Petrella Francesco, Radice Davide, Guarize Juliana, Piperno Gaia, Rampinelli Cristiano, de Marinis Filippo, Spaggiari Lorenzo
Department of Thoracic Surgery, IRCCS European Institute of Oncology, 20141 Milan, Italy.
Department of Oncology and Hemato-Oncology, Università degli Studi di Milano, 20141 Milan, Italy.
Cancers (Basel). 2021 Jan 10;13(2):228. doi: 10.3390/cancers13020228.
the aim of this paper is to quantify multidisciplinary team meeting (MDT) impact on the decisional clinical pathway of thoracic cancer patients, assessing the modification rate of the initial out-patient evaluation.
the impact of MDT was classified as follows: confirmation: same conclusions as out-patient hypothesis; modification: change of out-patient hypothesis; implementation: definition of a clear clinical track/conclusion for patients that did not receive any clinical hypothesis; further exams required: the findings that emerged in the MDT meeting require further exams.
one thousand consecutive patients evaluated at MDT meetings were enrolled.

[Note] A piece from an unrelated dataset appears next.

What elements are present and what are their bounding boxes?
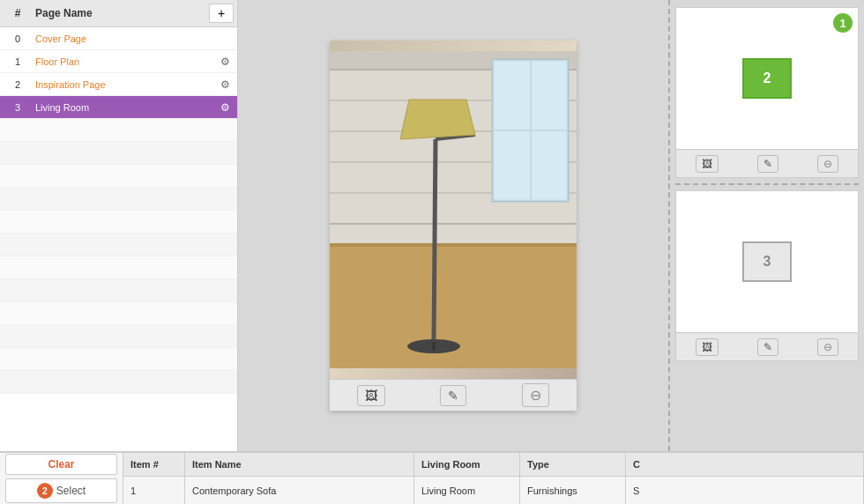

Clinical settings of patients were: early stage lung cancer (17.4%); locally advanced lung cancer (27.4%); stage IV lung cancer (9.8%); mesothelioma (1%); metastases to the lung from other primary tumors (4%); histologically proven or suspected recurrence from previous lung cancer (15%); solitary pulmonary nodule (19.2%); mediastinal tumors (3.4%); other settings (2.8%).
MDT meetings impact patient management in oncologic thoracic surgery by modifying the out-patient clinical hypothesis in 10.6% of cases; the clinical settings with the highest decisional modification rates are "solitary pulmonary nodule" and "proven or suspected recurrence" with modification rates of 14.6% and 13.3%, respectively.
本文旨在量化多学科团队会议(MDT)对肺癌患者决策临床路径的影响,评估初始门诊评估的修改率。
MDT的影响分类如下:确认:与门诊假设结论相同;修改:门诊假设改变;实施:为未得到任何临床假设的患者确定明确的临床路径/结论;需要进一步检查:MDT会议中出现的结果需要进一步检查。
纳入了在MDT会议上评估的1000例连续患者。患者的临床情况为:早期肺癌(17.4%);局部晚期肺癌(27.4%);IV期肺癌(9.8%);间皮瘤(1%);其他原发性肿瘤肺转移(4%);经组织学证实或怀疑为既往肺癌复发(15%);孤立性肺结节(19.2%);纵隔肿瘤(3.4%);其他情况(2.8%)。
MDT会议通过在10.6%的病例中修改门诊临床假设来影响肿瘤胸外科患者的管理;决策修改率最高的临床情况是“孤立性肺结节”和“证实或怀疑复发”,修改率分别为14.6%和13.3%。